Saya pernah menulis panduan blogging tentang penerus MUDOL untuk portal Korea. Mungkin investor muda sudah berhenti memperhatikan dan menganggap MUDOL gagal, namun hingga saat ini, masih ada lebih dari 350 orang yang menggunakan kode undangan saya untuk mendaftarkan bursa terpusat luar negeri (CEX) pertama mereka, dan orang-orang tersebut berusia di atas 40 tahun.

Banyak proyek game yang masih memandang Korea Selatan sebagai pasar yang menarik, dan bukan tanpa alasan. Persaingan di sini sangat ketat, MMORPG (massively multiplayer online role-playing game) memiliki ARPPU (Average Revenue Per Paying User) yang tinggi, kualitas game yang sangat baik, dan merupakan pasar game terbesar keempat di dunia. Namun, beberapa klaim mengenai potensinya terlalu dilebih-lebihkan. Saya telah berbicara dengan banyak pemain, dan meskipun mereka mungkin skeptis terhadap game blockchain, mereka jarang membenci kata kunci “blockchain.” Kekhawatiran mereka adalah keserakahan penerbit game dan potensi pemain biasa menderita ketika harga token jatuh.

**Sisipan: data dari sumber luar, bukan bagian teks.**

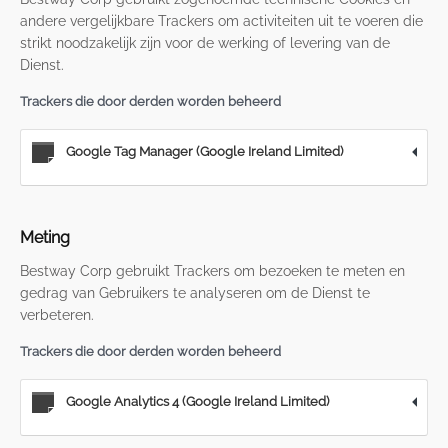
andere vergelijkbare Trackers om activiteiten uit te voeren die
strikt noodzakelijk zijn voor de werking of levering van de
Dienst.
Trackers die door derden worden beheerd
Google Tag Manager (Google Ireland Limited)
Meting
Bestway Corp gebruikt Trackers om bezoeken te meten en
gedrag van Gebruikers te analyseren om de Dienst te
verbeteren.
Trackers die door derden worden beheerd
Google Analytics 4 (Google Ireland Limited)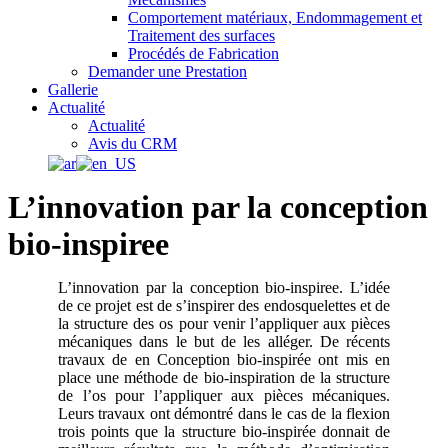
Comportement matériaux, Endommagement et
Traitement des surfaces
Procédés de Fabrication
Demander une Prestation
Gallerie
Actualité
Actualité
Avis du CRM
L’innovation par la conception
bio-inspiree
L’innovation par la conception bio-inspiree. L’idée
de ce projet est de s’inspirer des endosquelettes et de
la structure des os pour venir l’appliquer aux pièces
mécaniques dans le but de les alléger. De récents
travaux de en Conception bio-inspirée ont mis en
place une méthode de bio-inspiration de la structure
de l’os pour l’appliquer aux pièces mécaniques.
Leurs travaux ont démontré dans le cas de la flexion
trois points que la structure bio-inspirée donnait de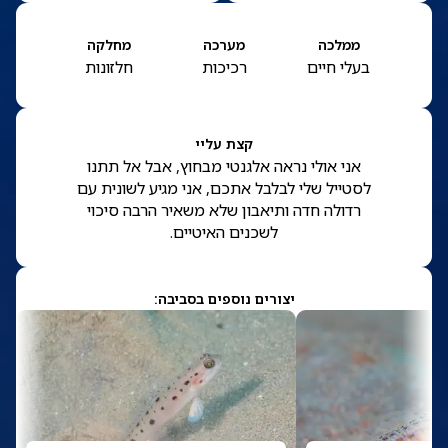
ממלכה
מערכה
מחלקה
בעלי חיים
רכיכות
חלזונות
קצת עליי
אני אולי נראה אלגנטי מבחוץ, אבל אל תתנו
לסטייל שלי לבלבל אתכם, אני מגיע לשונית עם
רדולה חדה ותיאבון שלא משאיר הרבה סיכוי
לשכנים האיטיים.
יצורים נוספים בסביבה: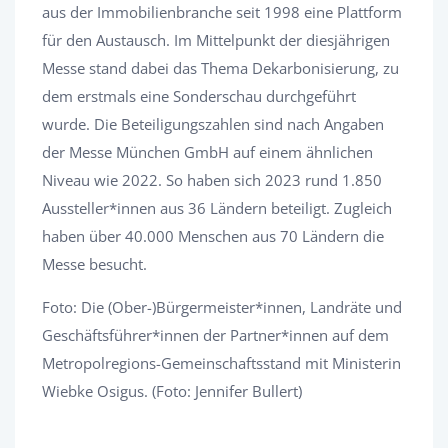
aus der Immobilienbranche seit 1998 eine Plattform
für den Austausch. Im Mittelpunkt der diesjährigen
Messe stand dabei das Thema Dekarbonisierung, zu
dem erstmals eine Sonderschau durchgeführt
wurde. Die Beteiligungszahlen sind nach Angaben
der Messe München GmbH auf einem ähnlichen
Niveau wie 2022. So haben sich 2023 rund 1.850
Aussteller*innen aus 36 Ländern beteiligt. Zugleich
haben über 40.000 Menschen aus 70 Ländern die
Messe besucht.
Foto: Die (Ober-)Bürgermeister*innen, Landräte und
Geschäftsführer*innen der Partner*innen auf dem
Metropolregions-Gemeinschaftsstand mit Ministerin
Wiebke Osigus. (Foto: Jennifer Bullert)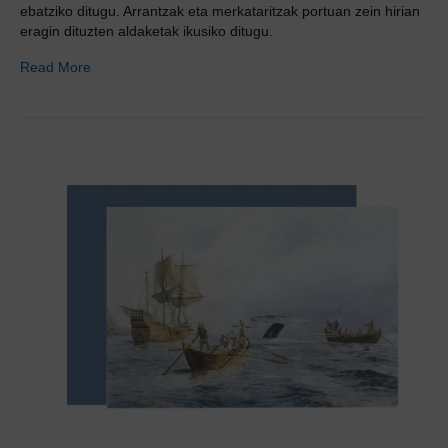
ebatziko ditugu. Arrantzak eta merkataritzak portuan zein hirian
eragin dituzten aldaketak ikusiko ditugu.
Read More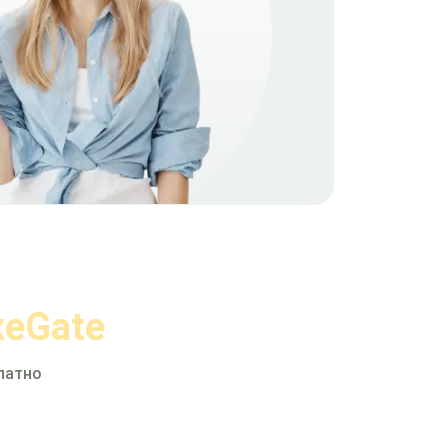
xeGate
латно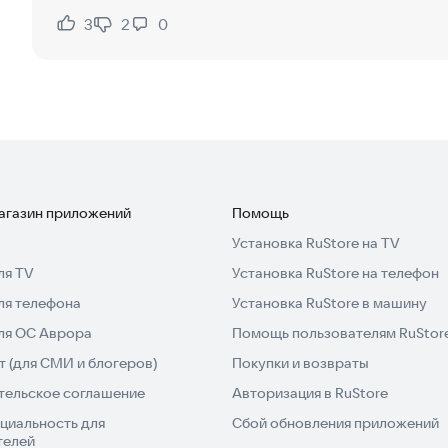
3
2
0
Нравится:
Не нравится:
магазин приложений
Помощь
Установка RuStore на TV
ля TV
Установка RuStore на телефон
ля телефона
Установка RuStore в машину
для ОС Аврора
Помощь пользователям RuStor
 (для СМИ и блогеров)
Покупки и возвраты
тельское соглашение
Авторизация в RuStore
циальность для
Сбой обновления приложений
телей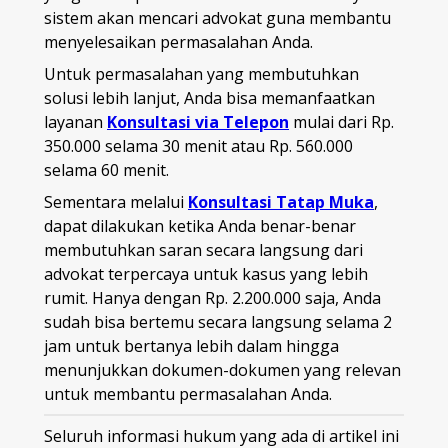
sistem akan mencari advokat guna membantu
menyelesaikan permasalahan Anda.
Untuk permasalahan yang membutuhkan
solusi lebih lanjut, Anda bisa memanfaatkan
layanan
Konsultasi via Telepon
mulai dari Rp.
350.000 selama 30 menit atau Rp. 560.000
selama 60 menit.
Sementara melalui
Konsultasi Tatap Muka
,
dapat dilakukan ketika Anda benar-benar
membutuhkan saran secara langsung dari
advokat terpercaya untuk kasus yang lebih
rumit. Hanya dengan Rp. 2.200.000 saja, Anda
sudah bisa bertemu secara langsung selama 2
jam untuk bertanya lebih dalam hingga
menunjukkan dokumen-dokumen yang relevan
untuk membantu permasalahan Anda.
Seluruh informasi hukum yang ada di artikel ini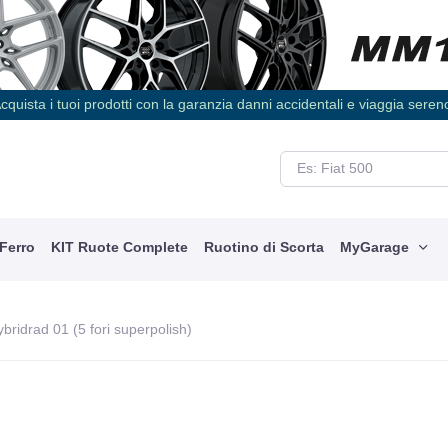
cquista i tuoi prodotti con la garanzia danni accidentali e viaggia seren
 Ferro
KIT Ruote Complete
Ruotino di Scorta
MyGarage
ybridrad 01 (5 fori superpolish)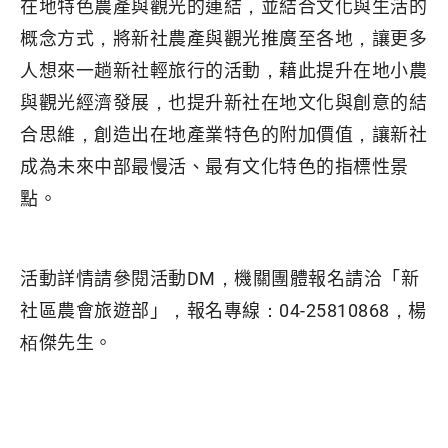
在地特色農產與觀光的連結，並結合文化與生活的
概念方式，將新社農產與觀光推廣至各地，讓更多
人想來一趟新社輕旅行的活動，藉此提升在地小農
與觀光經濟發展，也提升新社在地文化與創意的結
合思維，創造出在地產業特色的附加價值，讓新社
成為未來中部最慢活、最有文化特色的指標性景
點。
活動詳情請參閱活動DM，機關團體報名請洽「新
社區農會旅遊部」，報名專線：04-25810868，楊
栢傑先生。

Para gamer tampaknya tidak menentang dukungan resmi untuk RMT (Transaksi Uang Riil), yang saat ini merupakan wilayah abu-abu legal, atau bisa jadi merupakan model bagi hasil murni. Namun, hal ini mungkin memerlukan penyerahan kendali atas "token" atau menunggu pemerintah Korea mengklarifikasi peraturan mengenai monetisasi dalam game.